Material for this exercise:
+++

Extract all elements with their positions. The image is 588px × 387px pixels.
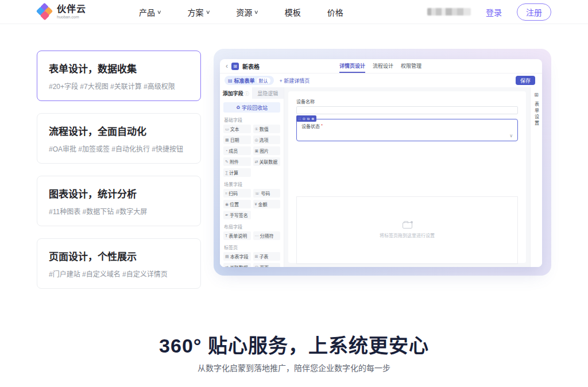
field-type-icon: ¥ <box>255 202 257 206</box>
field-type-button[interactable]: ▢页面 <box>253 263 281 267</box>
feature-card-form[interactable]: 表单设计，数据收集#20+字段 #7大视图 #关联计算 #高级权限 <box>37 51 201 101</box>
field-type-button[interactable]: ①数值 <box>253 125 281 133</box>
login-link[interactable]: 登录 <box>486 6 502 18</box>
drop-hint-text: 将标签页拖到这里进行设置 <box>380 232 435 238</box>
field-type-button[interactable]: ☏号码 <box>253 189 281 198</box>
field-type-icon: ◉ <box>225 202 229 207</box>
tab-placeholder-icon <box>403 222 412 229</box>
field-type-button[interactable]: ◉位置 <box>223 200 251 208</box>
designer-tab-workflow-design[interactable]: 流程设计 <box>373 59 393 73</box>
designer-tab-permission-manage[interactable]: 权限管理 <box>401 59 421 73</box>
panel-tab-add-field[interactable]: 添加字段ⓘ <box>220 87 252 99</box>
device-name-input[interactable] <box>296 106 518 114</box>
field-type-icon: ∑ <box>225 171 228 175</box>
feature-card-chart[interactable]: 图表设计，统计分析#11种图表 #数据下钻 #数字大屏 <box>37 176 201 226</box>
selected-field[interactable]: ∷⊙⧉⊗ 设备状态 * ∨ <box>296 119 518 141</box>
panel-toggle-icon[interactable]: ⊞ <box>534 92 539 98</box>
field-type-button[interactable]: ▦日期 <box>223 136 251 144</box>
field-type-label: 分隔符 <box>260 233 274 239</box>
tab-drop-zone[interactable]: 将标签页拖到这里进行设置 <box>296 196 518 264</box>
field-type-button[interactable]: ▭文本 <box>223 125 251 133</box>
field-label: 设备名称 <box>296 98 518 105</box>
right-settings-rail: ⊞ 表单设置 <box>530 87 542 267</box>
field-type-label: 金额 <box>258 201 267 207</box>
field-type-button[interactable]: ▤本表字段 <box>223 252 251 261</box>
field-type-button[interactable]: ◔成员 <box>223 146 251 155</box>
field-type-label: 图片 <box>260 148 269 154</box>
field-type-button[interactable]: ▣图片 <box>253 146 281 155</box>
mockup-titlebar: ‹ ⊞ 新表格 详情页设计流程设计权限管理 <box>220 59 542 73</box>
copy-icon[interactable]: ⧉ <box>307 117 310 121</box>
field-type-icon: ① <box>255 127 258 131</box>
designer-tab-detail-design[interactable]: 详情页设计 <box>339 59 365 73</box>
register-button[interactable]: 注册 <box>517 3 551 21</box>
top-navbar: 伙伴云 huoban.com 产品∨方案∨资源∨模板价格 登录 注册 <box>0 0 588 24</box>
table-title: 新表格 <box>242 62 260 71</box>
field-recycle-bin-button[interactable]: ♻ 字段回收站 <box>223 102 280 113</box>
field-type-label: 表单说明 <box>229 233 247 239</box>
field-panel: 添加字段ⓘ显隐逻辑 ♻ 字段回收站 基础字段▭文本①数值▦日期◎选项◔成员▣图片… <box>220 87 284 267</box>
main-nav: 产品∨方案∨资源∨模板价格 <box>139 6 343 18</box>
chevron-down-icon: ∨ <box>254 9 259 15</box>
standard-form-pill[interactable]: ▤ 标准表单 默认 <box>225 76 274 85</box>
designer-top-tabs: 详情页设计流程设计权限管理 <box>339 59 421 73</box>
field-type-button[interactable]: ⇄关联数据 <box>253 157 281 166</box>
drag-handle-icon[interactable]: ∷ <box>299 117 301 121</box>
form-canvas-area: 设备名称 ∷⊙⧉⊗ 设备状态 * ∨ <box>284 87 530 267</box>
field-type-label: 页面 <box>260 264 269 267</box>
info-icon: ⓘ <box>245 90 249 96</box>
form-pill-label: 标准表单 <box>234 77 255 84</box>
field-type-icon: ⌗ <box>225 191 227 196</box>
field-type-button[interactable]: ⊞子表 <box>253 252 281 261</box>
field-panel-tabs: 添加字段ⓘ显隐逻辑 <box>220 87 284 99</box>
chevron-down-icon[interactable]: ∨ <box>509 134 513 138</box>
field-type-button[interactable]: ⇄关联数据 <box>223 263 251 267</box>
nav-item-label: 资源 <box>236 6 252 18</box>
delete-icon[interactable]: ⊗ <box>311 117 314 121</box>
field-type-icon: ▤ <box>225 254 229 259</box>
field-type-button[interactable]: ✎附件 <box>223 157 251 166</box>
nav-item-solutions[interactable]: 方案∨ <box>188 6 210 18</box>
section-subheading: 从数字化启蒙到落地推广，陪伴您企业数字化的每一步 <box>0 362 588 373</box>
form-settings-label[interactable]: 表单设置 <box>533 102 540 127</box>
feature-card-page[interactable]: 页面设计，个性展示#门户建站 #自定义域名 #自定义详情页 <box>37 238 201 289</box>
field-type-button[interactable]: ∑计算 <box>223 168 251 177</box>
field-type-label: 成员 <box>229 148 238 154</box>
field-type-icon: ✎ <box>225 160 229 164</box>
nav-item-templates[interactable]: 模板 <box>285 6 301 18</box>
new-detail-page-button[interactable]: + 新建详情页 <box>280 77 310 84</box>
nav-item-products[interactable]: 产品∨ <box>139 6 161 18</box>
field-type-label: 子表 <box>259 253 268 260</box>
save-button[interactable]: 保存 <box>516 76 535 85</box>
field-type-label: 关联数据 <box>259 158 277 165</box>
field-type-icon: ⇄ <box>255 160 258 164</box>
back-chevron-icon[interactable]: ‹ <box>226 62 228 70</box>
field-section-title: 标签页 <box>224 244 280 250</box>
nav-item-pricing[interactable]: 价格 <box>327 6 343 18</box>
field-type-button[interactable]: ¥金额 <box>253 200 281 208</box>
field-type-label: 计算 <box>229 169 238 176</box>
feature-card-title: 表单设计，数据收集 <box>49 61 189 75</box>
feature-card-tags: #11种图表 #数据下钻 #数字大屏 <box>49 206 189 216</box>
field-type-button[interactable]: ◎选项 <box>253 136 281 144</box>
default-badge: 默认 <box>257 78 270 84</box>
huoban-logo-icon <box>37 4 52 20</box>
field-type-icon: ▦ <box>225 138 229 142</box>
panel-tab-show-logic[interactable]: 显隐逻辑 <box>252 87 284 99</box>
logo[interactable]: 伙伴云 huoban.com <box>37 4 86 20</box>
mockup-toolbar: ▤ 标准表单 默认 + 新建详情页 保存 <box>220 73 542 87</box>
nav-item-label: 价格 <box>327 6 343 18</box>
field-type-button[interactable]: ⋯分隔符 <box>253 231 281 240</box>
nav-item-resources[interactable]: 资源∨ <box>236 6 258 18</box>
field-section-title: 基础字段 <box>224 117 280 123</box>
field-type-button[interactable]: ✒手写签名 <box>223 211 251 219</box>
feature-card-workflow[interactable]: 流程设计，全面自动化#OA审批 #加签或签 #自动化执行 #快捷按钮 <box>37 113 201 164</box>
field-type-icon: ◔ <box>225 149 227 153</box>
feature-card-tags: #OA审批 #加签或签 #自动化执行 #快捷按钮 <box>49 144 189 153</box>
field-type-button[interactable]: T表单说明 <box>223 231 251 240</box>
field-grid: T表单说明⋯分隔符 <box>223 231 280 240</box>
field-type-icon: ✒ <box>225 213 229 218</box>
field-type-button[interactable]: ⌗扫码 <box>223 189 251 198</box>
logo-name: 伙伴云 <box>57 5 86 14</box>
settings-icon[interactable]: ⊙ <box>303 117 305 121</box>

+++

Work item: Find all lines in the records that hold the word "表单设置". Copy them.

Answer space:
right-settings-rail: ⊞ 表单设置 <box>530 87 542 267</box>
form-settings-label[interactable]: 表单设置 <box>533 102 540 127</box>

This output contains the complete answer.